Choć wg danych GUS aż 6,7 proc. społeczeństwa żyje w skrajnej biedzie, a 16-17 proc. bardzo skromnie, to problem ubóstwa jest w Polsce przemilczany - pisze piątkowa "Gazeta Wyborcza". Oznacza to, że w Polsce aż 6 mln ludzi zmaga się z trudnymi warunkami życiowymi.
Tak wynika z najnowszych badań socjologów z PAN opublikowanych w książce "Dyskursy ubóstwa i wykluczenia społecznego" pod red. prof.
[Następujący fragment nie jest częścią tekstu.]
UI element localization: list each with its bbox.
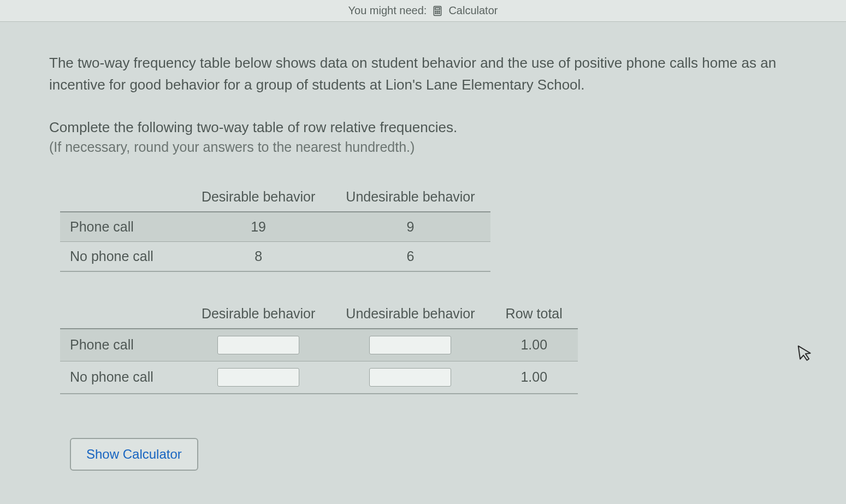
calculator-label[interactable]: Calculator <box>448 4 498 17</box>
row-label: No phone call <box>60 241 186 271</box>
cell-value: 19 <box>186 212 330 242</box>
answer-input-r2c2[interactable] <box>369 368 451 387</box>
calculator-icon[interactable] <box>432 5 443 16</box>
table-row: Phone call 19 9 <box>60 212 490 242</box>
col-header-rowtotal: Row total <box>490 299 578 329</box>
svg-rect-1 <box>435 8 440 9</box>
svg-point-3 <box>437 11 439 12</box>
row-label: Phone call <box>60 329 186 361</box>
col-header-undesirable: Undesirable behavior <box>330 299 490 329</box>
frequency-table: Desirable behavior Undesirable behavior … <box>60 182 490 272</box>
svg-point-2 <box>435 11 436 12</box>
relative-frequency-table: Desirable behavior Undesirable behavior … <box>60 299 578 394</box>
col-header-desirable: Desirable behavior <box>186 299 330 329</box>
show-calculator-button[interactable]: Show Calculator <box>70 438 198 471</box>
cell-value: 6 <box>330 241 490 271</box>
top-hint-bar: You might need: Calculator <box>0 0 846 22</box>
question-intro: The two-way frequency table below shows … <box>49 52 797 96</box>
row-label: Phone call <box>60 212 186 242</box>
answer-input-r1c1[interactable] <box>217 336 299 354</box>
row-label: No phone call <box>60 361 186 394</box>
svg-point-5 <box>435 13 436 14</box>
col-header-desirable: Desirable behavior <box>186 182 330 212</box>
table-row: Phone call 1.00 <box>60 329 578 361</box>
svg-point-4 <box>439 11 440 12</box>
answer-input-r2c1[interactable] <box>217 368 299 387</box>
question-note: (If necessary, round your answers to the… <box>49 139 797 155</box>
table-row: No phone call 8 6 <box>60 241 490 271</box>
question-instruction: Complete the following two-way table of … <box>49 119 797 136</box>
answer-input-r1c2[interactable] <box>369 336 451 354</box>
svg-point-6 <box>437 13 439 14</box>
svg-point-7 <box>439 13 440 14</box>
cursor-icon <box>796 343 814 366</box>
cell-value: 8 <box>186 241 330 271</box>
col-header-undesirable: Undesirable behavior <box>330 182 490 212</box>
hint-prefix-text: You might need: <box>348 4 427 17</box>
row-total-value: 1.00 <box>490 329 578 361</box>
question-content: The two-way frequency table below shows … <box>0 22 846 493</box>
row-total-value: 1.00 <box>490 361 578 394</box>
cell-value: 9 <box>330 212 490 242</box>
table-row: No phone call 1.00 <box>60 361 578 394</box>
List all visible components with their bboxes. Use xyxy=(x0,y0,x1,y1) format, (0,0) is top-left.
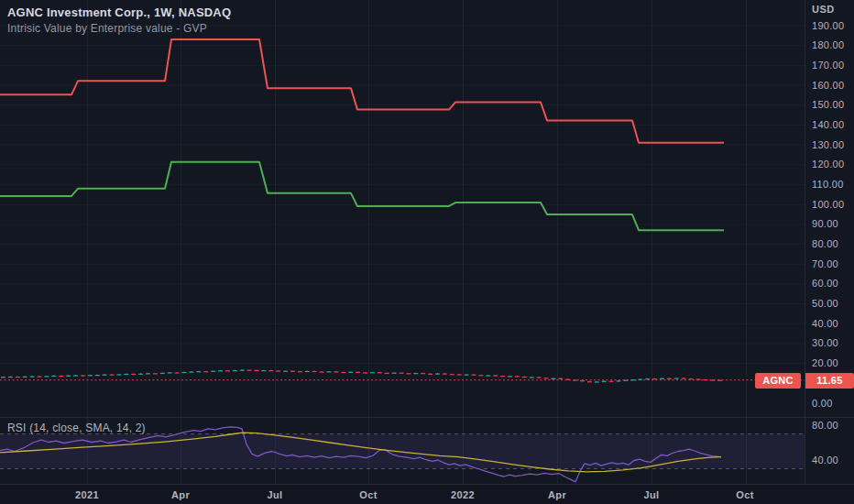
price-axis-label: 110.00 xyxy=(812,179,844,190)
time-axis-label: Apr xyxy=(548,489,566,500)
price-axis-label: 50.00 xyxy=(812,298,838,309)
price-axis-label: 190.00 xyxy=(812,20,844,31)
price-axis-label: 40.00 xyxy=(812,318,838,329)
rsi-pane xyxy=(0,434,805,469)
time-axis-label: 2021 xyxy=(75,489,99,500)
price-axis-label: 70.00 xyxy=(812,258,838,269)
price-axis-label: 30.00 xyxy=(812,337,838,348)
price-axis-label: 120.00 xyxy=(812,159,844,170)
time-axis[interactable]: 2021AprJulOct2022AprJulOct xyxy=(0,484,854,504)
time-axis-label: Oct xyxy=(736,489,754,500)
price-axis-label: 100.00 xyxy=(812,199,844,210)
grid-lines xyxy=(0,0,805,484)
currency-label: USD xyxy=(812,4,835,15)
chart-legend: AGNC Investment Corp., 1W, NASDAQ Intris… xyxy=(7,5,231,35)
price-axis-label: 150.00 xyxy=(812,99,844,110)
intrinsic-value-upper-step[interactable] xyxy=(0,39,724,143)
price-axis-label: 20.00 xyxy=(812,357,838,368)
price-axis-label: 130.00 xyxy=(812,139,844,150)
price-axis-label: 140.00 xyxy=(812,119,844,130)
intrinsic-value-lower-step[interactable] xyxy=(0,162,724,230)
time-axis-label: Oct xyxy=(359,489,378,500)
price-axis-label: 170.00 xyxy=(812,60,844,71)
rsi-indicator-label[interactable]: RSI (14, close, SMA, 14, 2) xyxy=(7,422,146,434)
symbol-price-chip: AGNC xyxy=(755,373,801,389)
indicator-title[interactable]: Intrisic Value by Enterprise value - GVP xyxy=(7,22,231,35)
price-axis[interactable]: USD 190.00180.00170.00160.00150.00140.00… xyxy=(805,0,854,484)
time-axis-label: 2022 xyxy=(451,489,475,500)
price-axis-label: 180.00 xyxy=(812,39,844,50)
rsi-axis-label: 40.00 xyxy=(812,455,838,466)
last-price-badge: 11.65 xyxy=(805,373,854,389)
symbol-title[interactable]: AGNC Investment Corp., 1W, NASDAQ xyxy=(7,5,231,19)
time-axis-label: Jul xyxy=(643,489,659,500)
rsi-axis-label: 80.00 xyxy=(812,420,838,431)
price-axis-label: 60.00 xyxy=(812,278,838,289)
candlestick-series[interactable] xyxy=(1,369,722,382)
price-axis-label: 80.00 xyxy=(812,238,838,249)
price-axis-label: 160.00 xyxy=(812,80,844,91)
time-axis-label: Apr xyxy=(171,489,190,500)
trading-chart-window: AGNC Investment Corp., 1W, NASDAQ Intris… xyxy=(0,0,854,504)
time-axis-label: Jul xyxy=(267,489,282,500)
price-axis-label: 0.00 xyxy=(812,398,833,409)
price-axis-label: 90.00 xyxy=(812,218,838,229)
Elżbiety Tarkowskiej.
Ci gorsi
Wyłaniająca się z wywiadów z osobami ubogimi kumulacja poczucia izolacji, tego, że jest się kimś gorszym, i to na każdym kroku, jest niesamowita - ocenia Tarkowska.
"Gazeta Wyborcza" donosi, że w rozmowach najczęściej pojawiały się: niepewność, strach, lęk o przyszłość, martwienie się o następny dzień. Poważne problemy, z którymi spotykają się osoby zagrożone ubóstwem, to brak szacunku, lekceważenie i pogarda ze strony otoczenia - czytamy.
Profesor Tarkowska liczy, że publikacja uświadomi ludziom pewne, zdawałoby się, oczywistości, np. to, jak wielki ciężar ciąży na nich, gdy mówią publicznie o biedzie.